Breakpad/Status Meetings/2017-02-15
From MozillaWiki
< Breakpad | Status Meetings
« previous meeting — index – next week » create?
Contents
Meeting Info
Breakpad status meetings occur on Wed at 10:30am Pacific Time.
NOTE: Meeting will start 30minutes later than normal due to MoCo meeting.
Conference numbers:
Vidyo: Stability 650-903-0800 x92 conf 98200# 800-707-2533 (pin 369) conf 98200#
IRC backchannel: #breakpad
Mountain View: Dancing Baby (3rd floor)
Operations Updates
- antenna week
- new relic working on stage
- same load balancer, one node with newrelic and one node without (for profiling)
- antenna should do intelligent deploys shortly
- scale down old stack after new stack is up and healthy
- socorro alerts!!!!
- pre-warning alerts went off before things broke for users
- 2 GB per host memory jump in all ES nodes (nearly all of it is fielddata)
- still not sure what sure what the cause was
- dropped most of the small indices, down to 24 weeks of retention
- developed a reliable, repeatable process for adding data nodes on stage
- unless otherwise directed, going ahead on prod today
- secreeeet ansible playbooks
- miles has been keeping ansible files around
- mostly for dealing with elastic search
- wrote scripts instead of doing anything manually
- been kept privately until now
- but now we know
- what dark magicks are contained within?
Project Updates
Deployment Triage
PR Triage
Major Projects
Splitting out collector (Antenna)
- (willkg) set up a "to load test" github project board to keep track of current status: https://github.com/mozilla/antenna/projects/2
- why? because we've got some things in bugs and a lot of things not in bugs and it was hard to see where things were at.

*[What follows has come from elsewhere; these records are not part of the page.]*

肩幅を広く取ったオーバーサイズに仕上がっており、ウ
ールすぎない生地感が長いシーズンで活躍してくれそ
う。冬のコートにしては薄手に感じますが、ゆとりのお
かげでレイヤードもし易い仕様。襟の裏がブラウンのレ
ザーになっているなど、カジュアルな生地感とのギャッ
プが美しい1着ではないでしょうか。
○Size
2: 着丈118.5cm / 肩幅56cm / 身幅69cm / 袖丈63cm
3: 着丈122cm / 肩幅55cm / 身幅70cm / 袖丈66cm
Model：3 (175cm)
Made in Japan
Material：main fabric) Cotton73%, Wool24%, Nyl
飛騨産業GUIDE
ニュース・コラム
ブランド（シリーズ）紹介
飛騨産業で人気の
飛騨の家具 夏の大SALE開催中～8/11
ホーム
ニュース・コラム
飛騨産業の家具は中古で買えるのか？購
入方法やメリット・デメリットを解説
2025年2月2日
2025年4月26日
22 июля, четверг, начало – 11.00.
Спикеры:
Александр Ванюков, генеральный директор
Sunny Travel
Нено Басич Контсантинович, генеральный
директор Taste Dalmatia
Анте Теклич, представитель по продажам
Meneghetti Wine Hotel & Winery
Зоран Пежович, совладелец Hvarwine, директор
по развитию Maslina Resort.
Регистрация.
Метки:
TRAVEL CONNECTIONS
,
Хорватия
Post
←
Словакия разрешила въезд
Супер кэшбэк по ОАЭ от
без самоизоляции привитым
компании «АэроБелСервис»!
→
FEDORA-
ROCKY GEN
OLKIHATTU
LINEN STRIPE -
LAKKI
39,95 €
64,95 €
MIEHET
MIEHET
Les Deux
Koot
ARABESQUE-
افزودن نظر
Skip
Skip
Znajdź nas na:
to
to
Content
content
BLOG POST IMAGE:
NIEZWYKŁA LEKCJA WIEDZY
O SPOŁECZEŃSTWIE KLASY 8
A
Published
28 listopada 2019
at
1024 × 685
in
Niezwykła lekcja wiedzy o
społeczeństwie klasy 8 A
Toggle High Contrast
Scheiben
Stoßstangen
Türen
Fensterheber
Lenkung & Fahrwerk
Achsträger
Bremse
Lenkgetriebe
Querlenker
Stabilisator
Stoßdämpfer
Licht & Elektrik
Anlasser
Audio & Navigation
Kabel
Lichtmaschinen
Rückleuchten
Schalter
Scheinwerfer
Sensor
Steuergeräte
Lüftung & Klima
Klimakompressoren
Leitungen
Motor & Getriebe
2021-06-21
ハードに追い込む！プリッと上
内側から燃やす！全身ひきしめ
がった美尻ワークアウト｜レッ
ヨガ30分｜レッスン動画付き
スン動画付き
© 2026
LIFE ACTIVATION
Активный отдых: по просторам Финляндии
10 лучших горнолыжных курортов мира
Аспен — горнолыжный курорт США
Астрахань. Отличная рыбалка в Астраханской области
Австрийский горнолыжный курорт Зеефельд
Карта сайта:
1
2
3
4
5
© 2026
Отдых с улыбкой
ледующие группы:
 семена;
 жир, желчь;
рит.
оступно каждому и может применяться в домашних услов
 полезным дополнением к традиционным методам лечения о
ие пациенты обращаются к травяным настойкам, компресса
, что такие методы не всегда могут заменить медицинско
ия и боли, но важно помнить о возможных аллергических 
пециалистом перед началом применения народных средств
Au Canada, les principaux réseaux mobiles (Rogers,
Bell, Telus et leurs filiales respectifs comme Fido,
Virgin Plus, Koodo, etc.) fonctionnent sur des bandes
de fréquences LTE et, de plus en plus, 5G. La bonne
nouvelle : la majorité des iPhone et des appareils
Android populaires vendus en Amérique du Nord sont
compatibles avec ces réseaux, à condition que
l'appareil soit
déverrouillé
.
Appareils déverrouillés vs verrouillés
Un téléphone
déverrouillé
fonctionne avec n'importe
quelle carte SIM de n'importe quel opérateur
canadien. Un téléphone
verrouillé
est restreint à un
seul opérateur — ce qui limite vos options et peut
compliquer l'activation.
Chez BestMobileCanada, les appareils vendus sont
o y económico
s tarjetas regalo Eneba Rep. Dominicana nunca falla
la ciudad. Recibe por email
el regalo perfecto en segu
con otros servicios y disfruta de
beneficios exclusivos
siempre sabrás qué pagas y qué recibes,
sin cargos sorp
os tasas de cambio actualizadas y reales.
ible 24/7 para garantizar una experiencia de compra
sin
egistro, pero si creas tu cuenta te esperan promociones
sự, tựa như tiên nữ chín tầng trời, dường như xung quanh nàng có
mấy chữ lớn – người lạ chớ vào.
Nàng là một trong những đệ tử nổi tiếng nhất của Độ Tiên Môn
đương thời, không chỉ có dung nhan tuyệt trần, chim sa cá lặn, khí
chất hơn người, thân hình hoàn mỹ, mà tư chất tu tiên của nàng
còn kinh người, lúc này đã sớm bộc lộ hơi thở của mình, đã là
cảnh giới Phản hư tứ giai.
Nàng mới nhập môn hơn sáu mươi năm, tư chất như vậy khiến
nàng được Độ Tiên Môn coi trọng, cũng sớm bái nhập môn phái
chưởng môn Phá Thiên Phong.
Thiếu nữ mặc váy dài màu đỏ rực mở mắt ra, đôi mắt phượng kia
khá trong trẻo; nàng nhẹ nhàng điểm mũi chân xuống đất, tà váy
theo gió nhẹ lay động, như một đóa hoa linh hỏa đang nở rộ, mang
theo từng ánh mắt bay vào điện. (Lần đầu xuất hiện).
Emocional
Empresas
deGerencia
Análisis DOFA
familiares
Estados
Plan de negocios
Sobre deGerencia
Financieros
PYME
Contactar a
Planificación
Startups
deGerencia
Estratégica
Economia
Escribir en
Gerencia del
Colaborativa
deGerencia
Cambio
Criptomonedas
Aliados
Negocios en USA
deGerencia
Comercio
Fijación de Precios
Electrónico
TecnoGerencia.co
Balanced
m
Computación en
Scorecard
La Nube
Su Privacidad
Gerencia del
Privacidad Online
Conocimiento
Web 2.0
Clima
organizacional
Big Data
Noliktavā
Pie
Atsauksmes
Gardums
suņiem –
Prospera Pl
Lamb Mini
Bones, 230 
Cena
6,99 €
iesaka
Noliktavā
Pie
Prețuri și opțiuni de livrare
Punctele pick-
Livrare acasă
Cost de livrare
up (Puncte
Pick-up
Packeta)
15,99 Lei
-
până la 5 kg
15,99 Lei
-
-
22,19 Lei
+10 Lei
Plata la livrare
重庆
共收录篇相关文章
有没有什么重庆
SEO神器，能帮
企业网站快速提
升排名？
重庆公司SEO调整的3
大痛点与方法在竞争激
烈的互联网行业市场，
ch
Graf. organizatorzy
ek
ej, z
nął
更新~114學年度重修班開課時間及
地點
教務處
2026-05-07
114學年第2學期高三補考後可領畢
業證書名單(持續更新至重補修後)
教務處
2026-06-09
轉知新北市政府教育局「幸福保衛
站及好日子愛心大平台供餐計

- how does it get updated? you update it! and Will will periodically ask people where things are at and update it.
- (willkg) fixed a bug in Antenna's healthcheck endpoint where if the IAM credentials weren't set up right, it errored on erroring out
- (willkg) updated antenna-loadtests to use molotov master tip
- (miles) set up new relic on a single -stage node so we can trace execution
- (miles) started setting up a -prod environment
- (mbrandt) we have AIloads (old way), Molotov (the new way). Molotov is ready, waiting on a final r? from Tarek.
- (mbrandt) there are some questions about molotov features where molotov reporting doesn't provide an easy way to line up server metrics and the molotov reports
- (mbrandt) at rpopa's recommendation, going to test a single node and increase molotov resources until it breaks, and then do some math
- (mbrandt) ailoads is ready anytime, needs some responses before molotov goes off
- (miles) will spin up a single node mbrandt to go after lunchtime
Deprecation rampage
- no updates
Processor rewrite
- NO UPDATE
Upgrading elasticsearch
- (Adrian) still blocked by the most annoying bug (but Will gave me some tips to solve it, working on it)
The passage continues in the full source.